Do borderline personality disorders have a cure?
No, borderline personality disorders don’t have a cure. There is no quick fix or solution that would eliminate mental illness entirely. That being said, it’s possible to manage symptoms of BPD and reduce their intensity. The only way to make that happen is to adhere to the treatment recommended by the doctor. By managing symptoms and lowering their intensity, the quality of life among patients improves. Many people with BPD go on to have satisfying lives.

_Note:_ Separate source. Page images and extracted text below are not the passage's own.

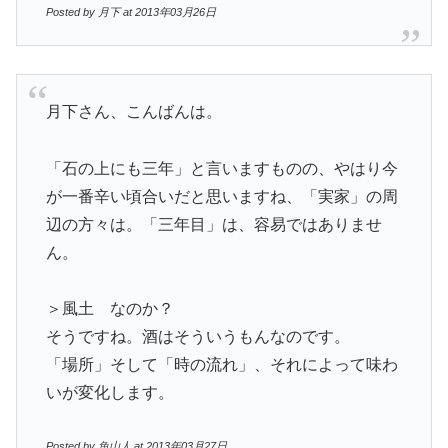
Posted by 月下 at 2013年03月26日
月下さん、こんばんは。
「石の上にも三年」と言いますものの、やはり今
が一番辛い頃合いだと思いますね、「実家」の周
辺の方々は。「三年目」は、容易ではありませ
ん。
＞風土 なのか？
そうですね。酒はそういうもんなのです。
「場所」そして「時の流れ」、それによって味わ
いが変化します。
Posted by 魚山人 at 2013年03月27日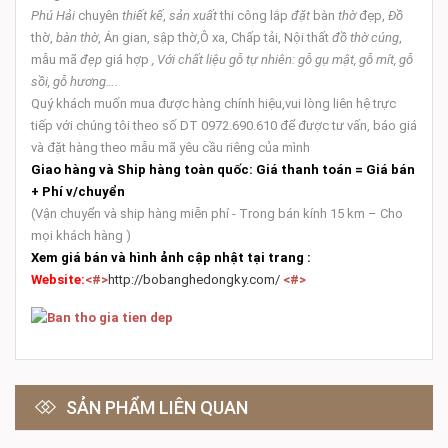
Phú Hải
chuyên
thiết kế
,
sản xuất
thi công lắp
đặt
bàn
thờ
đẹp,
Đồ
thờ,
bàn thờ
, Án gian, sập thờ,Ô xa, Chấp tải, Nội thất
đồ thờ cúng
,
mẫu mã
đẹp
giá hợp
,
Với chất liệu
gỗ tự nhiên
: gỗ gụ mật, gỗ mít, gỗ
sồi, gỗ hương….
Quý khách muốn mua được hàng chính hiệu,vui lòng liên hệ trực
tiếp với chúng tôi theo số DT 0972.690.610 để được tư vấn, báo giá
và đặt hàng theo mẫu mã yêu cầu riêng của mình
Giao hàng và Ship hàng toàn quốc:
Giá thanh toán = Giá bán
+ Phí v/chuyển
(Vận chuyển và ship hàng miễn phí - Trong bán kính 15 km – Cho
mọi khách hàng )
Xem giá bán và hình ảnh cập nhật tại trang :
Website:
<#>
http://bobanghedongky.com/
<#>
SẢN PHẨM LIÊN QUAN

What is the difference between borderline personality disorder and schizophrenia?
The difference between borderline personality disorder and schizophrenia is that the latter is not a personality disorder. Instead, schizophrenia is a psychotic disorder.
People with BPD find it difficult to control their emotions and behaviors. On the other hand, individuals with schizophrenia have an impaired perception of reality. Schizophrenia includes symptoms such as hallucinations, delusions, disorganized speech, movements, or behaviors.
While psychosis can occur in both disorders, in people with BPD, the episodes are short, fleeting, and stress-related. In people with BPD, psychosis isn’t accompanied by negative symptoms such as disorganization, PsychCentral reports.
Even though they’re different disorders, BPD and schizophrenia frequently coexist.